GIVEN RECORDS:
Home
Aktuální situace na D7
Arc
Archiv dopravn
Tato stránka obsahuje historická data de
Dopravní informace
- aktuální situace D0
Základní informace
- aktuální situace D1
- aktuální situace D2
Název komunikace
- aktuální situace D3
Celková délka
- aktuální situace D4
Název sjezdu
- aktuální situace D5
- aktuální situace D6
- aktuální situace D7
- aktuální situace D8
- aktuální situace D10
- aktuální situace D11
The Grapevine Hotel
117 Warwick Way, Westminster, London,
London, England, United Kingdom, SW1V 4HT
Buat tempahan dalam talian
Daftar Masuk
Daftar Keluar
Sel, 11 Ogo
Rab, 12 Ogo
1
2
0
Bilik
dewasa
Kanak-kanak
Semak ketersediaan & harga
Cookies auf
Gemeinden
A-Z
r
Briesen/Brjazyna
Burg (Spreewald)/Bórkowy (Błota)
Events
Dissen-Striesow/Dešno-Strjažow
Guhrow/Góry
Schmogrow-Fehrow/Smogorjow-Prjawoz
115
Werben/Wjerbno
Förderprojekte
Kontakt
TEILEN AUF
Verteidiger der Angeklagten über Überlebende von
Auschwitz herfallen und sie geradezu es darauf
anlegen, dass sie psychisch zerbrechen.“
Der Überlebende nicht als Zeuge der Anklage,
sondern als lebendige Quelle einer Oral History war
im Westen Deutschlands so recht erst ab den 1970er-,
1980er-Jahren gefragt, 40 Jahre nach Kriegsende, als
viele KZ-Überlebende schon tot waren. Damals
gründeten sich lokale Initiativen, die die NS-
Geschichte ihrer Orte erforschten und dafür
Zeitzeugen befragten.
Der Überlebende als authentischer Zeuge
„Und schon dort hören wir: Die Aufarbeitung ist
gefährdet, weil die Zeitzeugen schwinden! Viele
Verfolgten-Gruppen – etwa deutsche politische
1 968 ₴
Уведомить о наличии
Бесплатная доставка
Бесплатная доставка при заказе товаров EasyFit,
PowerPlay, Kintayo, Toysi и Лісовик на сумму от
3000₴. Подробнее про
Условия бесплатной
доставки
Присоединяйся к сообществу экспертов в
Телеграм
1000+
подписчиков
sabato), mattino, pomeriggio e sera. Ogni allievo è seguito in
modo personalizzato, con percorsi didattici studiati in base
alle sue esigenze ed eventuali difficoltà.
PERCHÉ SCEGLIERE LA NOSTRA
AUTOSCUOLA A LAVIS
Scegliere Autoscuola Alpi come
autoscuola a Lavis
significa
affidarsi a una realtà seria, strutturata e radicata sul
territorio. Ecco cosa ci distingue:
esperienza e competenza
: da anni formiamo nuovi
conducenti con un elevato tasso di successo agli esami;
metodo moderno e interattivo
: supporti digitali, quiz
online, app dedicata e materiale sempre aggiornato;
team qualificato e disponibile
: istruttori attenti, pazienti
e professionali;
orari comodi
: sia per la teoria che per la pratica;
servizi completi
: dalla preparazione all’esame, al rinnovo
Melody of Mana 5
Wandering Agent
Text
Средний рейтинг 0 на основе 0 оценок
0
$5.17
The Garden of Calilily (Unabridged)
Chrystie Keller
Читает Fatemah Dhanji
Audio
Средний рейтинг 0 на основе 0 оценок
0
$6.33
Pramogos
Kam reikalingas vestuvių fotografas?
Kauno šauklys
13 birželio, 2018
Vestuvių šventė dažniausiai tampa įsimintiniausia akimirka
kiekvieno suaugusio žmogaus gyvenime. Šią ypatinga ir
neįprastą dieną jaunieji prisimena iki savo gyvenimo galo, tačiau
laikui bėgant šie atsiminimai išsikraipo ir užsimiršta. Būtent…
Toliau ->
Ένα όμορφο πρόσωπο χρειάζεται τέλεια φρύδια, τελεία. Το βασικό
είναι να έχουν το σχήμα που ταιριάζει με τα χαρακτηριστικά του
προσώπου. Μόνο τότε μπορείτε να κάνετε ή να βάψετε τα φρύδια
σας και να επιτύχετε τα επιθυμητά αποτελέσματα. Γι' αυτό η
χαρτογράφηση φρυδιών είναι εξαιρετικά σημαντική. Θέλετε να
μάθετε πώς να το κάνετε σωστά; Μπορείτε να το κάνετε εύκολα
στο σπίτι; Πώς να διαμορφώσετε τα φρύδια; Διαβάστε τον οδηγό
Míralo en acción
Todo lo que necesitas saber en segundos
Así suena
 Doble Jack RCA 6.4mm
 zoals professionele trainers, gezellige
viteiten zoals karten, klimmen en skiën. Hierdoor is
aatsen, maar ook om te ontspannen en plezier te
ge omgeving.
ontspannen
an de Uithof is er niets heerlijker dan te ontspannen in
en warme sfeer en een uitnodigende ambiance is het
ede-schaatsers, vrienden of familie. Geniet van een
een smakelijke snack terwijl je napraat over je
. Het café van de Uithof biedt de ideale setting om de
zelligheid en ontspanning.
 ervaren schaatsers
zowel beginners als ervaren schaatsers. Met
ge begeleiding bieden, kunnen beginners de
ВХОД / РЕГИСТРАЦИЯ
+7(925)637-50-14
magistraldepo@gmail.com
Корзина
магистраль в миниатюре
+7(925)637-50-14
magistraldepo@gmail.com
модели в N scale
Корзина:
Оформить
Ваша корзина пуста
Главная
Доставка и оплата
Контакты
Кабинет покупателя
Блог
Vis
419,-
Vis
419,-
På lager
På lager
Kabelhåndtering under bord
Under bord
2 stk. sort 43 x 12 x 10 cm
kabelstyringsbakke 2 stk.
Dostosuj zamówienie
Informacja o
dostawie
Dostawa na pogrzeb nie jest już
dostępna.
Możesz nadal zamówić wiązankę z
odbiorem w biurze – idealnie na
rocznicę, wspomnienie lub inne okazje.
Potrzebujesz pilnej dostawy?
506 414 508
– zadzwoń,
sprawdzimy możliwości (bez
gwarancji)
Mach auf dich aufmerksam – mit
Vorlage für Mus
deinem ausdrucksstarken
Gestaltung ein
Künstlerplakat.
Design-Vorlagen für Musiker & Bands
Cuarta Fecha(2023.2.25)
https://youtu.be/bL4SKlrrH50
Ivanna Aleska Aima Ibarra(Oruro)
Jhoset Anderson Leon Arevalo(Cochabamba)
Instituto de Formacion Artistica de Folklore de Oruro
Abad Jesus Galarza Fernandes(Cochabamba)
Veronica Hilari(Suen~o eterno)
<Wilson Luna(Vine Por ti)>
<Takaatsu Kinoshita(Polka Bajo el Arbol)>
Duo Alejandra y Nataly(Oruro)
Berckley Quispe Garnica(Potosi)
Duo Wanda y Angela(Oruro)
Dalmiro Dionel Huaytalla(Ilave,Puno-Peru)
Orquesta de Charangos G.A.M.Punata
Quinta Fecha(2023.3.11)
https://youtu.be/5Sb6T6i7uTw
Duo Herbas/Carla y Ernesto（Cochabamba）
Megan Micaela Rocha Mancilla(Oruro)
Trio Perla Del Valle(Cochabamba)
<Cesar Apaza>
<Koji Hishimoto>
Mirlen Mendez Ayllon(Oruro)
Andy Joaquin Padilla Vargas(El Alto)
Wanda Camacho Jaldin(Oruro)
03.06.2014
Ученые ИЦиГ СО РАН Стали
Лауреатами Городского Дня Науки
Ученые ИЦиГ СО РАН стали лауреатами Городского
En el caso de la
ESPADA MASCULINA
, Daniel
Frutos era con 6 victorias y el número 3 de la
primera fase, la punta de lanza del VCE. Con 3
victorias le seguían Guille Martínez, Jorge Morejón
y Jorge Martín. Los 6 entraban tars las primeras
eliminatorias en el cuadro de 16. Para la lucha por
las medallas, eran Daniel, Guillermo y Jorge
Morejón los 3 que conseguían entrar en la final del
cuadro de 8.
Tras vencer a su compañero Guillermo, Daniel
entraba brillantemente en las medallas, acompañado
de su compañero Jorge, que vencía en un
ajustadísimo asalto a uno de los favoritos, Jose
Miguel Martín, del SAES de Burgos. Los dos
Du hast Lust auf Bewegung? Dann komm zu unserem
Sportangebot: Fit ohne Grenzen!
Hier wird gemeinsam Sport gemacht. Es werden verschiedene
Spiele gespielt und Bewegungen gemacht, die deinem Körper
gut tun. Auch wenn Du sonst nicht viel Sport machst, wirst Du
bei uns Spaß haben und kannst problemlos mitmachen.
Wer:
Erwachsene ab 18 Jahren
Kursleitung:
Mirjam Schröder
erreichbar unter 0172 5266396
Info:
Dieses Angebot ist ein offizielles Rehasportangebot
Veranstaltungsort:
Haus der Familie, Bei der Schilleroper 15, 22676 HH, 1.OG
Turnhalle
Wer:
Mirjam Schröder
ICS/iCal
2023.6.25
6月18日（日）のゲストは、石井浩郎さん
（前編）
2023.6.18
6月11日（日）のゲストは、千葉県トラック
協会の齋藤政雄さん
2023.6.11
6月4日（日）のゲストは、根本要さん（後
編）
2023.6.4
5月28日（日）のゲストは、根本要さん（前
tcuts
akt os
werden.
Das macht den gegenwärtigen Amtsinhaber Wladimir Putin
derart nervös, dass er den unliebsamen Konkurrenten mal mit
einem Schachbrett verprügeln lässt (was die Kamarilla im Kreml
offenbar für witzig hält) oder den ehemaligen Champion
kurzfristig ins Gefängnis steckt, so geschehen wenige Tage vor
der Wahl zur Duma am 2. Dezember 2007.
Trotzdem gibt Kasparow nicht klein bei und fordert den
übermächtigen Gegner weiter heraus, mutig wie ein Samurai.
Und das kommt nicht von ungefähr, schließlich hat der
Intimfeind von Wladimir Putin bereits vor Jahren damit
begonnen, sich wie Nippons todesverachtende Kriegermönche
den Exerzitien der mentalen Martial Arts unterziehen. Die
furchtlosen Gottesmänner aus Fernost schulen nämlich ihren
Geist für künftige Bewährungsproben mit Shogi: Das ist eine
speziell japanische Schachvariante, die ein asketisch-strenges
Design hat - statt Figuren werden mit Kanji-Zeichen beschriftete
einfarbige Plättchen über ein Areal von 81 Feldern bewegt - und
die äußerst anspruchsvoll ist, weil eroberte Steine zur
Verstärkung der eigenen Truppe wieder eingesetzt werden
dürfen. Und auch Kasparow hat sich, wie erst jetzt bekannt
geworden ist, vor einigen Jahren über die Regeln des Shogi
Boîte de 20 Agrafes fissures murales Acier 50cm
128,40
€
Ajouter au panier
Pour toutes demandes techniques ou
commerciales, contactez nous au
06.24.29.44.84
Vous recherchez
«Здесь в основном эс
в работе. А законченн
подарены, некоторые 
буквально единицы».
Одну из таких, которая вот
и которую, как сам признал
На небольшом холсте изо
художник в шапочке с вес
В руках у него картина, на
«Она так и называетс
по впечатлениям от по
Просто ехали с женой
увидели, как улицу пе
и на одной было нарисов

ABOUT THIS EXERCISE: Give back the records above exactly, limited to the lines between the one holding "Abad Jesus Galarza Fernandes(Cochabamba)" and the one holding "Wanda Camacho Jaldin(Oruro)", inclusive.

SOLUTION:
Abad Jesus Galarza Fernandes(Cochabamba)
Veronica Hilari(Suen~o eterno)
<Wilson Luna(Vine Por ti)>
<Takaatsu Kinoshita(Polka Bajo el Arbol)>
Duo Alejandra y Nataly(Oruro)
Berckley Quispe Garnica(Potosi)
Duo Wanda y Angela(Oruro)
Dalmiro Dionel Huaytalla(Ilave,Puno-Peru)
Orquesta de Charangos G.A.M.Punata
Quinta Fecha(2023.3.11)
https://youtu.be/5Sb6T6i7uTw
Duo Herbas/Carla y Ernesto（Cochabamba）
Megan Micaela Rocha Mancilla(Oruro)
Trio Perla Del Valle(Cochabamba)
<Cesar Apaza>
<Koji Hishimoto>
Mirlen Mendez Ayllon(Oruro)
Andy Joaquin Padilla Vargas(El Alto)
Wanda Camacho Jaldin(Oruro)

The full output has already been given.